### Assigned task
Make an exact copy of all the entries, but do not reproduce the pictures.

Recorded data
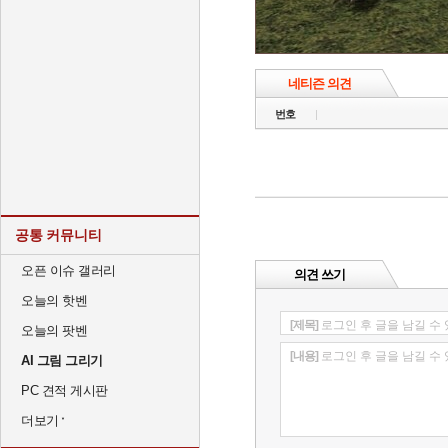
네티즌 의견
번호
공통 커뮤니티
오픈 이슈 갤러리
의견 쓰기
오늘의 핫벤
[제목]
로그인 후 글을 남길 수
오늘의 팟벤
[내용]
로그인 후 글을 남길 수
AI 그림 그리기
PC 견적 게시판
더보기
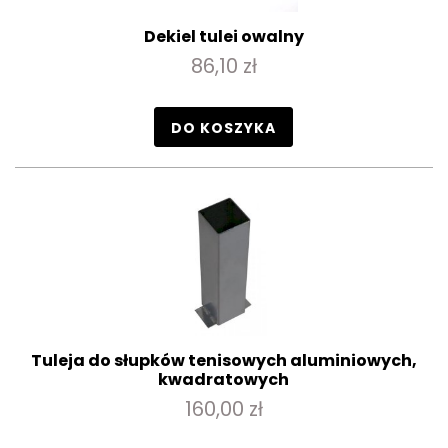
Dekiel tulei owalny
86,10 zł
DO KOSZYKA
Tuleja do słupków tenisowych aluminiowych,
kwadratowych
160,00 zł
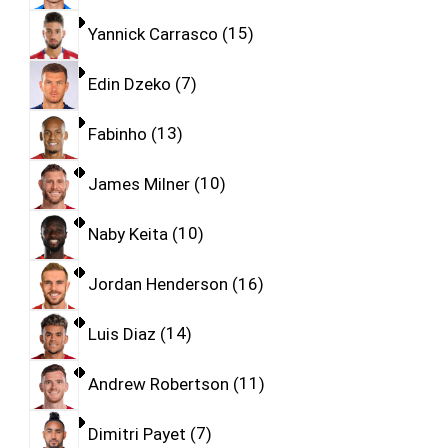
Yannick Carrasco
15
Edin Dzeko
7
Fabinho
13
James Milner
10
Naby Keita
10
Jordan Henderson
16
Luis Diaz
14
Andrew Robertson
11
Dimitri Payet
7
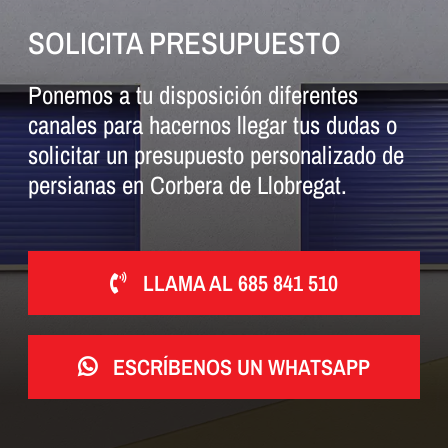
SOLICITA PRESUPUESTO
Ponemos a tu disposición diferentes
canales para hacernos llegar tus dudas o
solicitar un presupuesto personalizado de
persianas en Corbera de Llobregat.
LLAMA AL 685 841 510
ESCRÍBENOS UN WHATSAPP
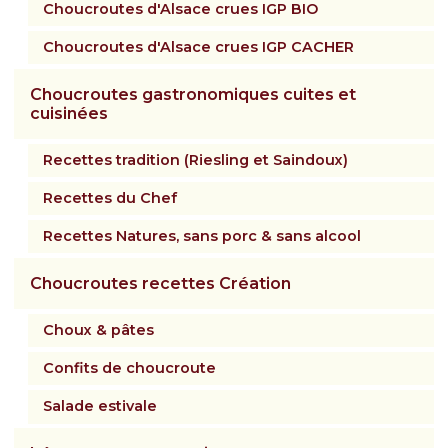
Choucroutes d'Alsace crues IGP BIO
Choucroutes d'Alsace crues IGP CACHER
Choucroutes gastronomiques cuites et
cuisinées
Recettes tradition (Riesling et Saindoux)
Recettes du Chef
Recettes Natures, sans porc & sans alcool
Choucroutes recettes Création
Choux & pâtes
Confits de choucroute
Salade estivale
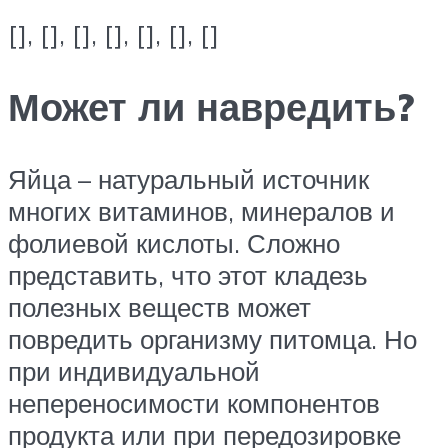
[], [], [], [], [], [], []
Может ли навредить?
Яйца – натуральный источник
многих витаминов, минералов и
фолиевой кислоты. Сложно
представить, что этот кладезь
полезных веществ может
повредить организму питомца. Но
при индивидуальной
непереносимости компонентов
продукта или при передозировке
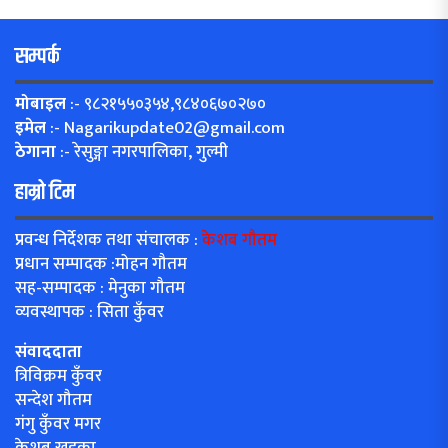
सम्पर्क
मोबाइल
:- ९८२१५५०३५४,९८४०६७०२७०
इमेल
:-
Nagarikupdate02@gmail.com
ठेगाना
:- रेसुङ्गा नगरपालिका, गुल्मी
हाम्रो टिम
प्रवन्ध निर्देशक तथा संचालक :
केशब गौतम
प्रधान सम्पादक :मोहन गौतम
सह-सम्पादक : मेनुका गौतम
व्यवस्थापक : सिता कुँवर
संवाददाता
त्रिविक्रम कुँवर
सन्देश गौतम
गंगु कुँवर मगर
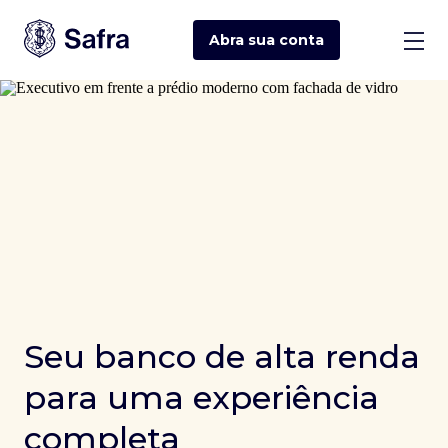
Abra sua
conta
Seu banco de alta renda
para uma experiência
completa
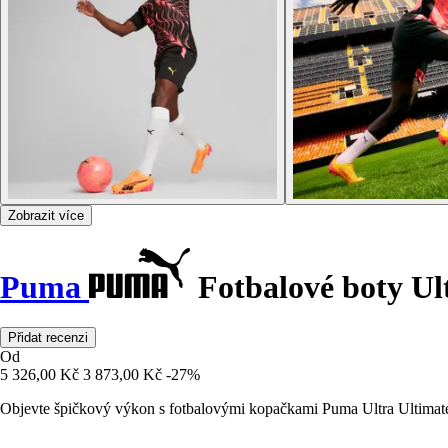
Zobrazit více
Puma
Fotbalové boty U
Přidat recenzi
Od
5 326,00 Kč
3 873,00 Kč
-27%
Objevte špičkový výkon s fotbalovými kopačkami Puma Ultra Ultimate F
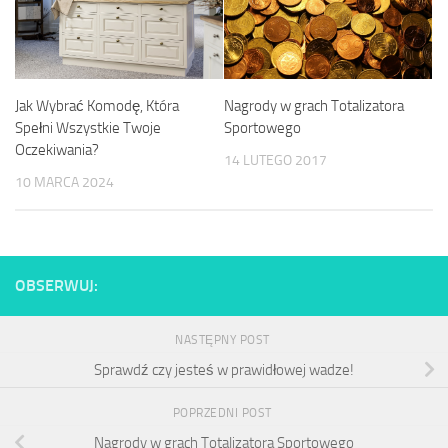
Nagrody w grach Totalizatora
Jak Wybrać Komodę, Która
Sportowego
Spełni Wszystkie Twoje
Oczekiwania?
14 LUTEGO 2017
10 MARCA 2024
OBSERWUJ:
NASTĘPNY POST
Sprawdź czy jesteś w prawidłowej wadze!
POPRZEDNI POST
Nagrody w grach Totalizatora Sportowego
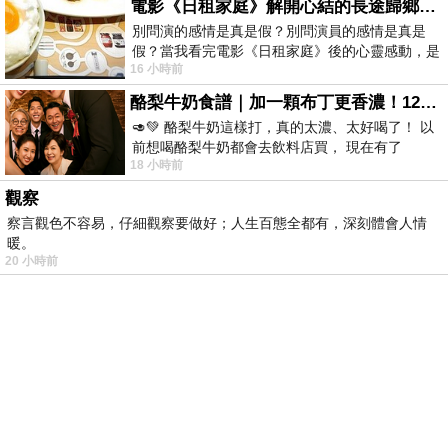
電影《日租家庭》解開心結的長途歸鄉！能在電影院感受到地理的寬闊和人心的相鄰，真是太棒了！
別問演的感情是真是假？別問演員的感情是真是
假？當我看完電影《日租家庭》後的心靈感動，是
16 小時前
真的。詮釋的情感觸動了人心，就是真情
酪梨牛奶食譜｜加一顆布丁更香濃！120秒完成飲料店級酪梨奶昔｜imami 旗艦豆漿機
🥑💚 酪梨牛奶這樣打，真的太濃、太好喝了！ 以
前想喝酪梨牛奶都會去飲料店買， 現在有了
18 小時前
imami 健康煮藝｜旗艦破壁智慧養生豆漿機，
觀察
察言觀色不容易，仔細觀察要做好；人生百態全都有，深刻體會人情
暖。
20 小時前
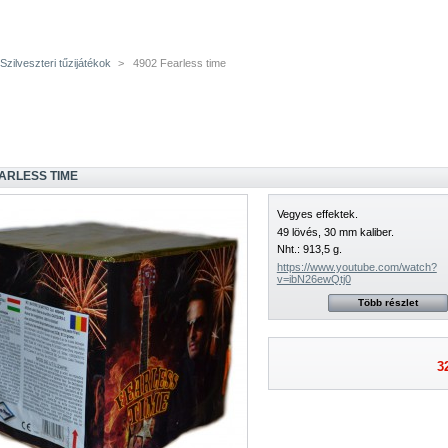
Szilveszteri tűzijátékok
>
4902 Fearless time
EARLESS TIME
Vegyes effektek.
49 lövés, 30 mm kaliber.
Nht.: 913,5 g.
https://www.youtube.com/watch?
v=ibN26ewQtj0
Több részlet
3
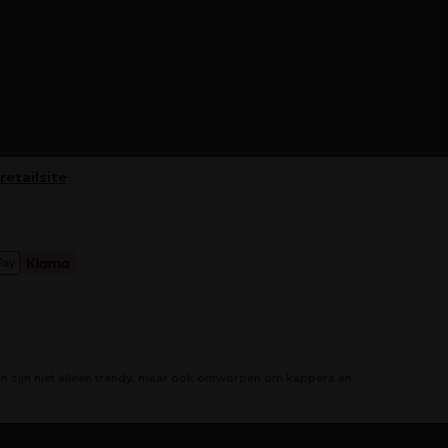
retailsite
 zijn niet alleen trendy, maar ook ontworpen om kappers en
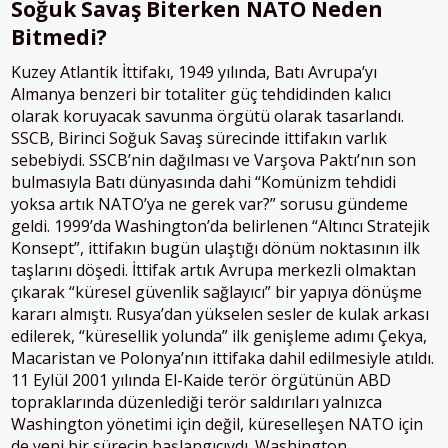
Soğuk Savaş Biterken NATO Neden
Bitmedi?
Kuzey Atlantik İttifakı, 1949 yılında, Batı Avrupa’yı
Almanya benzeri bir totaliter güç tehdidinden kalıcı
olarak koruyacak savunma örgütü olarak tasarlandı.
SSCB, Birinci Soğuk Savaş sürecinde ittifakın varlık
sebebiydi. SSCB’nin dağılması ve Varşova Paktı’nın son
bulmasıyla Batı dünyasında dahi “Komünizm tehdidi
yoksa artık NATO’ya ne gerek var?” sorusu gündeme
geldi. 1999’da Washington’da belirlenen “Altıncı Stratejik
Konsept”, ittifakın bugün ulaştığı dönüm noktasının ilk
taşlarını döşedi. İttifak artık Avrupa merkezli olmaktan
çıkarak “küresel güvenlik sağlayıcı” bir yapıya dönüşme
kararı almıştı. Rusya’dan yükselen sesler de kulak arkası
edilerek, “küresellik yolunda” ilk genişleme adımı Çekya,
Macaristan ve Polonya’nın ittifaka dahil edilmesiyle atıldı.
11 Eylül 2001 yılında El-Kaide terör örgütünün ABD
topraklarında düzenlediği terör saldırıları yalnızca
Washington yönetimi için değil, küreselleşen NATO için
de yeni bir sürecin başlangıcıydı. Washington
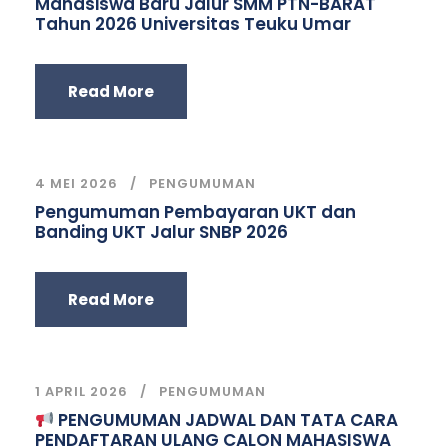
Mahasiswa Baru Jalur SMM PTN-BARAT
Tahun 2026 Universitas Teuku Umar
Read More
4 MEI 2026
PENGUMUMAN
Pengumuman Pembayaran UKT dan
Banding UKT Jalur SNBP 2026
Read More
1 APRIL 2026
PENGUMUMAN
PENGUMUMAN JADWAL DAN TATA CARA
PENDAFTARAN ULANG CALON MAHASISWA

### Exercise response
네티즌 의견
번호
공통 커뮤니티
오픈 이슈 갤러리
의견 쓰기
오늘의 핫벤
[제목]
로그인 후 글을 남길 수
오늘의 팟벤
[내용]
로그인 후 글을 남길 수
AI 그림 그리기
PC 견적 게시판
더보기
Dekiel tulei owalny
86,10 zł
DO KOSZYKA
Tuleja do słupków tenisowych aluminiowych,
kwadratowych
160,00 zł
Yannick Carrasco
15
Edin Dzeko
7
Fabinho
13
James Milner
10
Naby Keita
10
Jordan Henderson
16
Luis Diaz
14
Andrew Robertson
11
Dimitri Payet
7
SOLICITA PRESUPUESTO
Ponemos a tu disposición diferentes
canales para hacernos llegar tus dudas o
solicitar un presupuesto personalizado de
persianas en Corbera de Llobregat.
LLAMA AL 685 841 510
ESCRÍBENOS UN WHATSAPP
Choucroutes d'Alsace crues IGP BIO
Choucroutes d'Alsace crues IGP CACHER
Choucroutes gastronomiques cuites et
cuisinées
Recettes tradition (Riesling et Saindoux)
Recettes du Chef
Recettes Natures, sans porc & sans alcool
Choucroutes recettes Création
Choux & pâtes
Confits de choucroute
Salade estivale
[], [], [], [], [], [], []
Может ли навредить?
Яйца – натуральный источник
многих витаминов, минералов и
фолиевой кислоты. Сложно
представить, что этот кладезь
полезных веществ может
повредить организму питомца. Но
при индивидуальной
непереносимости компонентов
продукта или при передозировке
सम्पर्क
मोबाइल
:- ९८२१५५०३५४,९८४०६७०२७०
इमेल
:-
Nagarikupdate02@gmail.com
ठेगाना
:- रेसुङ्गा नगरपालिका, गुल्मी
हाम्रो टिम
प्रवन्ध निर्देशक तथा संचालक :
केशब गौतम
प्रधान सम्पादक :मोहन गौतम
सह-सम्पादक : मेनुका गौतम
व्यवस्थापक : सिता कुँवर
संवाददाता
त्रिविक्रम कुँवर
सन्देश गौतम
गंगु कुँवर मगर
Abra sua
conta
Seu banco de alta renda
para uma experiência
completa
Zobrazit více
Puma
Fotbalové boty U
Přidat recenzi
Od
5 326,00 Kč
3 873,00 Kč
-27%
Objevte špičkový výkon s fotbalovými kopačkami Puma Ultra Ultimate F
Nagrody w grach Totalizatora
Jak Wybrać Komodę, Która
Sportowego
Spełni Wszystkie Twoje
Oczekiwania?
14 LUTEGO 2017
10 MARCA 2024
OBSERWUJ:
NASTĘPNY POST
Sprawdź czy jesteś w prawidłowej wadze!
POPRZEDNI POST
Nagrody w grach Totalizatora Sportowego
電影《日租家庭》解開心結的長途歸鄉！能在電影院感受到地理的寬闊和人心的相鄰，真是太棒了！
別問演的感情是真是假？別問演員的感情是真是
假？當我看完電影《日租家庭》後的心靈感動，是
16 小時前
真的。詮釋的情感觸動了人心，就是真情
酪梨牛奶食譜｜加一顆布丁更香濃！120秒完成飲料店級酪梨奶昔｜imami 旗艦豆漿機
🥑💚 酪梨牛奶這樣打，真的太濃、太好喝了！ 以
前想喝酪梨牛奶都會去飲料店買， 現在有了
18 小時前
imami 健康煮藝｜旗艦破壁智慧養生豆漿機，
觀察
察言觀色不容易，仔細觀察要做好；人生百態全都有，深刻體會人情
暖。
20 小時前
Szilveszteri tűzijátékok
>
4902 Fearless time
EARLESS TIME
Vegyes effektek.
49 lövés, 30 mm kaliber.
Nht.: 913,5 g.
https://www.youtube.com/watch?
v=ibN26ewQtj0
Több részlet
3
retailsite
 zijn niet alleen trendy, maar ook ontworpen om kappers en
Soğuk Savaş Biterken NATO Neden
Bitmedi?
Kuzey Atlantik İttifakı, 1949 yılında, Batı Avrupa’yı
Almanya benzeri bir totaliter güç tehdidinden kalıcı
olarak koruyacak savunma örgütü olarak tasarlandı.
SSCB, Birinci Soğuk Savaş sürecinde ittifakın varlık
sebebiydi. SSCB’nin dağılması ve Varşova Paktı’nın son
bulmasıyla Batı dünyasında dahi “Komünizm tehdidi
yoksa artık NATO’ya ne gerek var?” sorusu gündeme
geldi. 1999’da Washington’da belirlenen “Altıncı Stratejik
Konsept”, ittifakın bugün ulaştığı dönüm noktasının ilk
taşlarını döşedi. İttifak artık Avrupa merkezli olmaktan
çıkarak “küresel güvenlik sağlayıcı” bir yapıya dönüşme
kararı almıştı. Rusya’dan yükselen sesler de kulak arkası
edilerek, “küresellik yolunda” ilk genişleme adımı Çekya,
Macaristan ve Polonya’nın ittifaka dahil edilmesiyle atıldı.
11 Eylül 2001 yılında El-Kaide terör örgütünün ABD
topraklarında düzenlediği terör saldırıları yalnızca
Washington yönetimi için değil, küreselleşen NATO için
de yeni bir sürecin başlangıcıydı. Washington
Mahasiswa Baru Jalur SMM PTN-BARAT
Tahun 2026 Universitas Teuku Umar
Read More
4 MEI 2026
PENGUMUMAN
Pengumuman Pembayaran UKT dan
Banding UKT Jalur SNBP 2026
Read More
1 APRIL 2026
PENGUMUMAN
PENGUMUMAN JADWAL DAN TATA CARA
PENDAFTARAN ULANG CALON MAHASISWA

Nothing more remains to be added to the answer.